As the levels of estrogen rise and fall so does the cortisol - the fight or flight hormone and when levels of cortisol are high this stimulates the appetite for fats and carbohydrates.
Serotonin is also often adversely affected by the monthly hormone cycle and low levels of serotonin also trigger cravings for carbohydrates because our bodies use carbohydrates to make serotonin.
High levels of cortisol with low levels of serotonin drive us to eat simple carbohydrates such as chocolate in order to provide a quick sugar fix that will drive up the levels of serotonin. High levels of cortisol with normal levels of serotonin normally drive us to eat foods containing both fat and carbohydrates, but without the quick sugar fix.
Some women also experience low blood sugar levels in the 2nd half of the cycle and this can also drive the desire for a quick sugar fix in just the same way as low levels of serotonin.
One of the reasons we experience food cravings when we are dieting is due to our bodies natural reaction. It equates a lack of food with danger of starvation and sends messages to our brains telling us to eat something now!
Also when we are dieting we often tend to eat very bland food and we also tend to be quite repetitive - research shows that boredom can create cravings, as can trying not to think about a certain food.
Stress drives our appetites and desires for food. It affects the foods we eat and how well we digest and absorb those foods and for some food is the mechanism that they use to cope with their stress. These people turn to food when they are feeling down, they've had a particularly difficult day at work or looking after the children or when a relationship breaks up. They are often referred to as emotional eaters
Stress increases our levels of cortisol which also drives us to eat foods containing fats and carbohydrates.
Underlying Medical Conditions
If your cravings appear very suddenly or come on very strongly or are accompanied by other physical symptoms it is important for you to consult your doctor so that they can rule out underlying medical conditions such as one of those listed below:it is a
Depression - When we are feeling low our serotonin levels are also low and low levels of serotonin lead us to eat foods high in carbohydrates. Eating carbs is our body's attempt to self medicate our depression.

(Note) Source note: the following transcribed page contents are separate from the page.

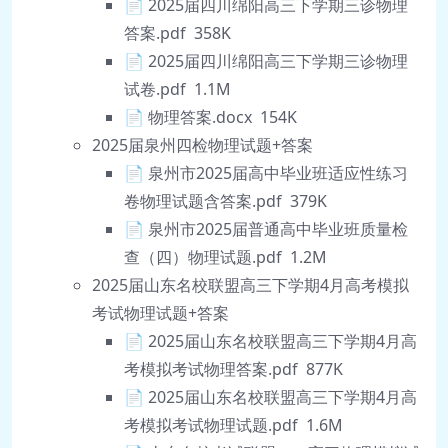
📄 2025届四川绵阳高三下学期三诊物理
答案.pdf 358K
📄 2025届四川绵阳高三下学期三诊物理
试卷.pdf 1.1M
📄 物理答案.docx 154K
2025届泉州四检物理试题+答案
📄 泉州市2025届高中毕业班适应性练习
卷物理试题含答案.pdf 379K
📄 泉州市2025届普通高中毕业班质量检
查（四）物理试题.pdf 1.2M
2025届山东名校联盟高三下学期4月高考模拟
考试物理试题+答案
📄 2025届山东名校联盟高三下学期4月高
考模拟考试物理答案.pdf 877K
📄 2025届山东名校联盟高三下学期4月高
考模拟考试物理试题.pdf 1.6M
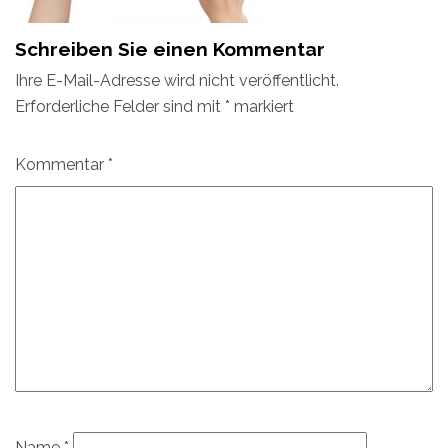
Schreiben Sie einen Kommentar
Ihre E-Mail-Adresse wird nicht veröffentlicht.
Erforderliche Felder sind mit
*
markiert
Kommentar
*
Name
*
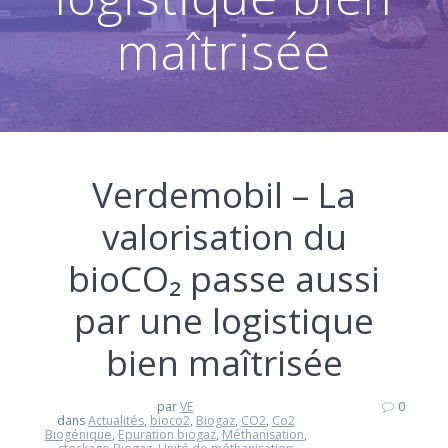
maîtrisée
Verdemobil – La
valorisation du
bioCO₂ passe aussi
par une logistique
bien maîtrisée
par
VE
0
dans
Actualités
,
bioco2
,
Biogaz
,
CO2
,
Co2
Biogénique
,
Epuration biogaz
,
Méthanisation
,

Hypoglycemia - If you are suffering from unstable blood sugar levels when your blood sugar levels drop your body will lead you to crave foods that are high in carbohydrate and sugar.
Adrenal failure - Our adrenal glands are responsible for the production of cortisol and certain medical conditions such as Addison's Disease or Adrenal Cortex Disease mean that insufficient quantities of cortisol are produced.

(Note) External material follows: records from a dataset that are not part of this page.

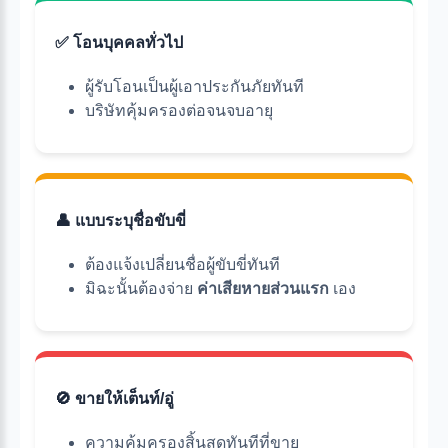
✅ โอนบุคคลทั่วไป
ผู้รับโอนเป็นผู้เอาประกันภัยทันที
บริษัทคุ้มครองต่อจนจบอายุ
👤 แบบระบุชื่อขับขี่
ต้องแจ้งเปลี่ยนชื่อผู้ขับขี่ทันที
มิฉะนั้นต้องจ่าย
ค่าเสียหายส่วนแรก
เอง
🚫 ขายให้เต็นท์/อู่
ความคุ้มครองสิ้นสุดทันทีที่ขาย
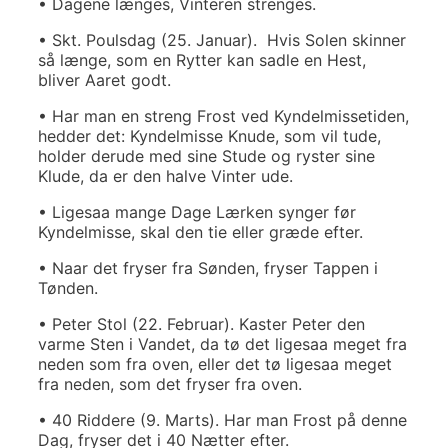
• Dagene længes, Vinteren strenges.
• Skt. Poulsdag (25. Januar). Hvis Solen skinner
så længe, som en Rytter kan sadle en Hest,
bliver Aaret godt.
• Har man en streng Frost ved Kyndelmissetiden,
hedder det: Kyndelmisse Knude, som vil tude,
holder derude med sine Stude og ryster sine
Klude, da er den halve Vinter ude.
• Ligesaa mange Dage Lærken synger før
Kyndelmisse, skal den tie eller græde efter.
• Naar det fryser fra Sønden, fryser Tappen i
Tønden.
• Peter Stol (22. Februar). Kaster Peter den
varme Sten i Vandet, da tø det ligesaa meget fra
neden som fra oven, eller det tø ligesaa meget
fra neden, som det fryser fra oven.
• 40 Riddere (9. Marts). Har man Frost på denne
Dag, fryser det i 40 Nætter efter.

Medication for an underlying medical condition - Certain drugs can stimulate our appetite or cause problems with our blood sugar levels If you think that any of your medication is influencing your appetite you should discuss this matter with your doctor or pharmacist as they may be an alternative medicine that you could take which doesn't have these side effects.
A poor diet can lead to us having deficiencies in various vitamins and minerals. Deficiencies in Magnesium, Chromium, Carbon, Phosphorus, Sulfur and Tryptophan have been linked to food cravings.